SELECT CONVERT('test', CHAR CHARACTER SET utf8);
SELECT CAST('test' AS CHAR CHARACTER SET utf8);

If you specify CHARACTER SET charset_name as just shown, the character set and collation of the result are charset_name and the default collation of charset_name. If you omit CHARACTER SET charset_name, the character set and collation of the result are defined by the character_set_connection and collation_connection system variables that determine the default connection character set and collation (see Section 10.4, “Connection Character Sets and Collations”).

A COLLATE clause is not permitted within a CONVERT() or CAST() call, but you can apply it to the function result.
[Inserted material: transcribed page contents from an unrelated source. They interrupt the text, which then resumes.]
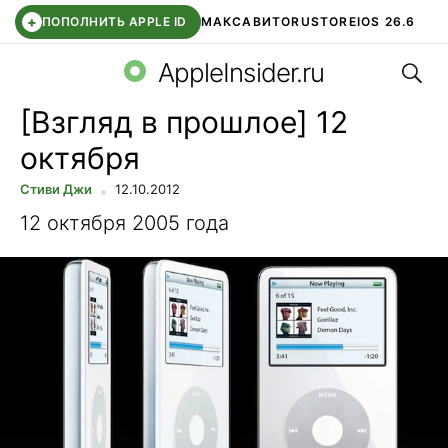
+
ПОПОЛНИТЬ APPLE ID
МАКС
АВИТО
RUSTORE
IOS 26.6
Поис
DDE STORE
СБЕР КИДС
ВТБ ОНЛАЙН
ЧАТ В ROBLOX
AppleInsider.ru
[Взгляд в прошлое] 12
октября
Стиви Джи
12.10.2012
12 октября 2005 года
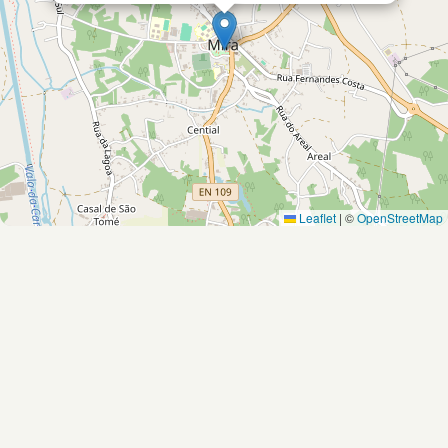
Leaflet
|
©
OpenStreetMap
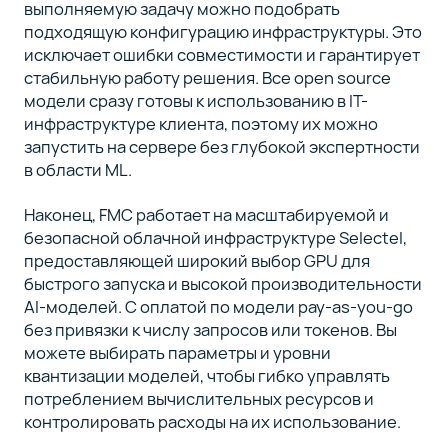
выполняемую задачу можно подобрать
подходящую конфигурацию инфраструктуры. Это
исключает ошибки совместимости и гарантирует
стабильную работу решения. Все open source
модели сразу готовы к использованию в IT-
инфраструктуре клиента, поэтому их можно
запустить на сервере без глубокой экспертности
в области ML.
Наконец, FMC работает на масштабируемой и
безопасной облачной инфраструктуре Selectel,
предоставляющей широкий выбор GPU для
быстрого запуска и высокой производительности
AI-моделей. С оплатой по модели pay-as-you-go
без привязки к числу запросов или токенов. Вы
можете выбирать параметры и уровни
квантизации моделей, чтобы гибко управлять
потреблением вычислительных ресурсов и
контролировать расходы на их использование.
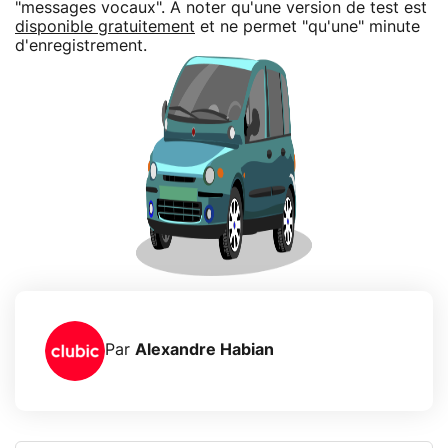
"messages vocaux". A noter qu'une version de test est
disponible gratuitement
et ne permet "qu'une" minute
d'enregistrement.
Par
Alexandre Habian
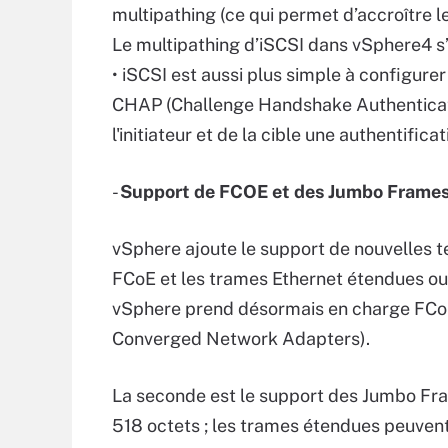
multipathing (ce qui permet d’accroître l
Le multipathing d’iSCSI dans vSphere4 s’a
• iSCSI est aussi plus simple à configure
CHAP (Challenge Handshake Authenticatio
l'initiateur et de la cible une authentifica
-
Support de FCOE et des Jumbo Frame
vSphere ajoute le support de nouvelles 
FCoE et les trames Ethernet étendues ou
vSphere prend désormais en charge FCoE
Converged Network Adapters).
La seconde est le support des Jumbo Fra
518 octets ; les trames étendues peuvent 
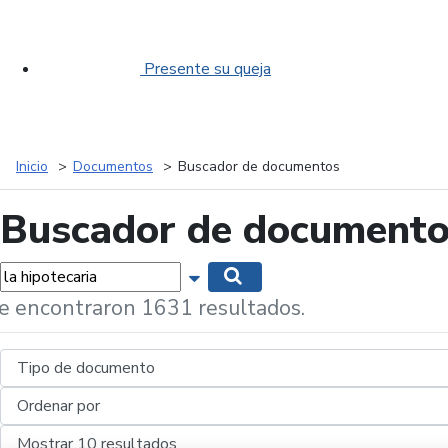
Presente su queja
Inicio
Documentos
Buscador de documentos
Buscador de document
labras...
Mostrar opciones de búsqueda
Buscar
e encontraron 1631 resultados.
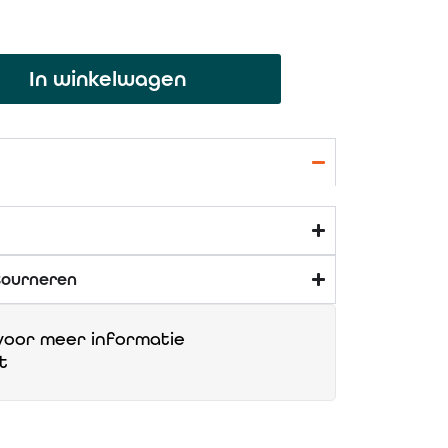
In winkelwagen
tourneren
oor meer informatie
t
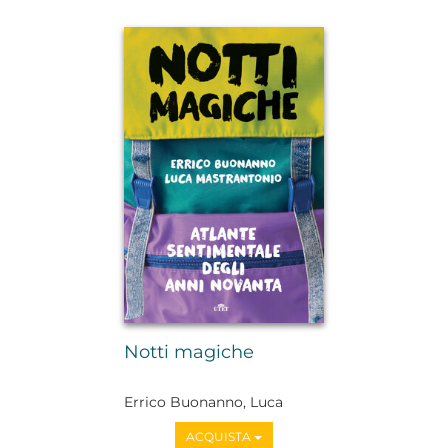
Notti magiche
Errico Buonanno, Luca
Mastrantonio
ACQUISTA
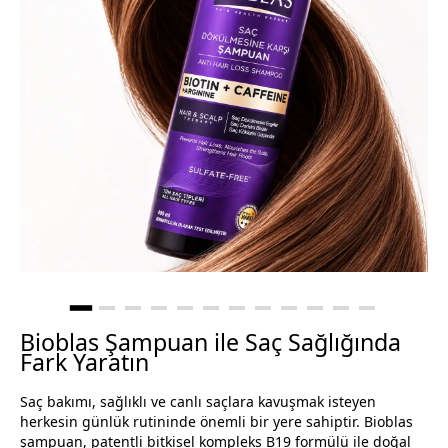
Bioblas Şampuan ile Saç Sağlığında
Fark Yaratın
Saç bakımı, sağlıklı ve canlı saçlara kavuşmak isteyen
herkesin günlük rutininde önemli bir yere sahiptir. Bioblas
şampuan, patentli bitkisel kompleks B19 formülü ile doğal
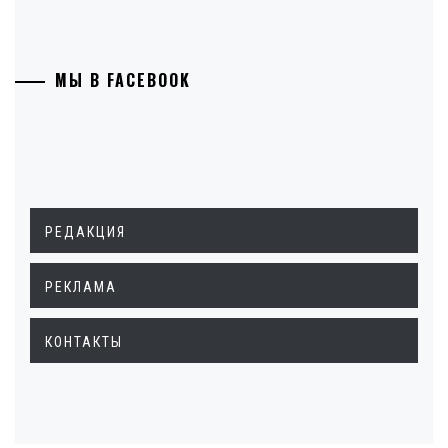
МЫ В FACEBOOK
РЕДАКЦИЯ
РЕКЛАМА
КОНТАКТЫ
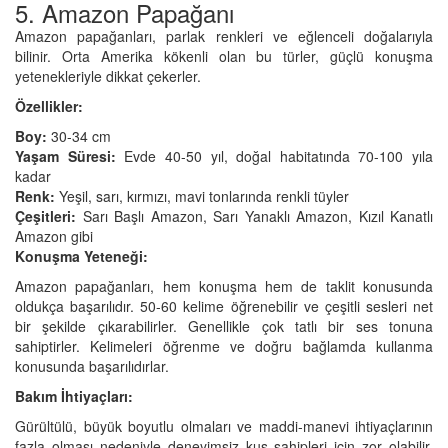
5. Amazon Papağanı
Amazon papağanları, parlak renkleri ve eğlenceli doğalarıyla
bilinir. Orta Amerika kökenli olan bu türler, güçlü konuşma
yetenekleriyle dikkat çekerler.
Özellikler:
Boy:
30-34 cm
Yaşam Süresi:
Evde 40-50 yıl, doğal habitatında 70-100 yıla
kadar
Renk:
Yeşil, sarı, kırmızı, mavi tonlarında renkli tüyler
Çeşitleri:
Sarı Başlı Amazon, Sarı Yanaklı Amazon, Kızıl Kanatlı
Amazon gibi
Konuşma Yeteneği:
Amazon papağanları, hem konuşma hem de taklit konusunda
oldukça başarılıdır. 50-60 kelime öğrenebilir ve çeşitli sesleri net
bir şekilde çıkarabilirler. Genellikle çok tatlı bir ses tonuna
sahiptirler. Kelimeleri öğrenme ve doğru bağlamda kullanma
konusunda başarılıdırlar.
Bakım İhtiyaçları:
Gürültülü, büyük boyutlu olmaları ve maddi-manevi ihtiyaçlarının
fazla olması nedeniyle deneyimsiz kuş sahipleri için zor olabilir.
For example, these are legal:

SELECT CONVERT('test' USING utf8) COLLATE utf8_bin;
SELECT CONVERT('test', CHAR CHARACTER SET utf8) COLLATE utf8_bin;
SELECT CAST('test' AS CHAR CHARACTER SET utf8) COLLATE utf8_bin;

But these are illegal:

SELECT CONVERT('test' USING utf8 COLLATE utf8_bin);
SELECT CONVERT('test', CHAR CHARACTER SET utf8 COLLATE utf8_bin);
SELECT CAST('test' AS CHAR CHARACTER SET utf8 COLLATE utf8_bin);

Normally, you cannot compare a BLOB value or other binary string in case-insensitive fashion because binary strings use the binary character set, which has no collation with the concept of lettercase. To perform a case-insensitive comparison, first use the CONVERT() or CAST() function to convert the value to a nonbinary string. Comparisons of the resulting string use its collation. For example, if the conversion result character set has a case-insensitive collation, a LIKE operation is not case-sensitive. That is true for the following operation because the default latin1 collation (latin1_swedish_ci) is not case-sensitive:

SELECT 'A' LIKE CONVERT(blob_col USING latin1)
  FROM tbl_name;

To specify a particular collation for the converted string, use a COLLATE clause following the CONVERT() call:

SELECT 'A' LIKE CONVERT(blob_col USING latin1) COLLATE latin1_german1_ci
  FROM tbl_name;

To use a different character set, substitute its name for latin1 in the preceding statements (and similarly to use a different collation).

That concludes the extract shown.